I’ve always been a dreamer. I’ve probably spent the majority of my life dreaming about my surroundings. Some would say that’s a lack of focus, a disconnect with reality. I don’t really care. For me it was a war tactic. Dreaming has pushed me to pursue impossible situations. It has allowed me to believe in the impossible. My dream is more real than a fake friend’s pledge of loyalty, or a crooked politician’s promise to heal my broken city’s streets. Maybe this dreaming deficiency made it easier for my heart to accept Jesus as my Lord. My Savior. I needed a helper, a hero in my story. When I was a child, all my issues or inconveniences seemed to be far off. I could go play at the park or sing a song in my room, and all my cares just magically disappeared. I could watch Poetic Justice and pretend it was the story of my parents. I could dream that they were overseas and planning a trip to come and get me soon. Sometimes I would tell friends at school my father was in prison for murder. I even forged a letter and brought it to school in fifth grade. My friends almost went for it, until one of them pointed out all of the spelling errors.
I learned about Jesus as a young girl. Learned the Lord’s Prayer, took Communion, sang about how He has the whole world, but that to me was a church thing. I knew how to say prayers at night, but I never heard Him saying anything back to me. For a long time, I secretly thought to myself I was too bad. I bought that God was good, mainly because despite all I’d been through, I still saw the good in the world. Things like music, trees, sunshine, my grandparents. MeMau would sit with me every night and say my prayers with me. When she left my room, I would lie in bed and stare at the ceiling and attempt to talk to God.
Now you lay me down to sleep
I’m still up, Lord, thinking …
What’s wrong with me?
I hate me!
I wish I would die.
I’m weird and I’m always thinking
I’m sad and lonely
Why won’t you ever talk to me?
My skin is black and my hair is curly
The boys call me ugly.
I am ugly.
I wish I had a momma and a daddy
Are you there?
I’m sorry I’m so bad
Please help me.
I really didn’t know much about the person of God. How to access Him, His friendship. Most of the times I would feel extremely guilty and unworthy to the point where I wouldn’t even try to learn anymore. Kenya’s murder brought me to my knees and to the end of myself. I couldn’t sleep at night. I was smoking marijuana and going through alcohol bottles nonstop. I moved on to cigarettes and prescription pills. I became promiscuous, giving my body away. I would go out Monday through Sunday, drinking and partying. I would start fights in the clubs, throwing alcohol bottles and dancing on tables. I was angry. I needed to know that was okay. It was okay to be angry. I thought it was fun at the time, but that’s because I suppressed the truth, the pain.

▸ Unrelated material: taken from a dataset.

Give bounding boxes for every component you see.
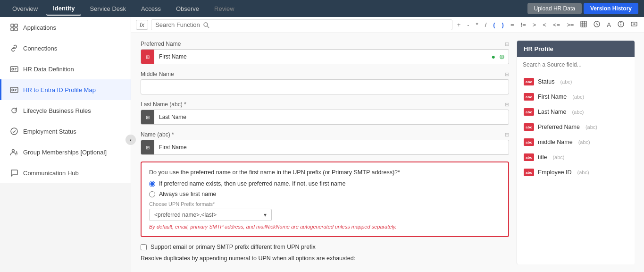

The truth was I was afraid. Afraid that God didn’t want me, that I wasn’t enough. That somehow, I was not a part of His chosen few and that I would not only live a life of inadequacy but spend an eternity in hell too. I was afraid something was wrong with me. I wanted to be “good.” I just couldn’t. I didn’t have the tools. Wrong was too easy, too accessible, and it felt “good.” It was an answer to my hurt no matter how temporary, or how horrible I would feel in the end. I didn’t know another way; it wasn’t necessarily that I didn’t want another way. I would learn songs at church, but what I really needed to learn is how to live. How to accept Jesus. Why He wasn’t answering me when I prayed. Why I couldn’t seem to understand His concepts. Why I would be up all night terrified, tormented in my thoughts, incapable of believing that Jesus could love me. It would have helped to know how God worked, to hear about how He prepares things, how He works in His own time. It would have helped to know about sin and that He sent His son Jesus to die for me, to take my place in suffering. It would have helped to know about faith, a simple childlike belief in Jesus. In all my years in church, I never heard anyone talk about their torment, their fear. I thought I was crazy, like mentally insane, truly. I must be super evil, I would think to myself, unsaveable.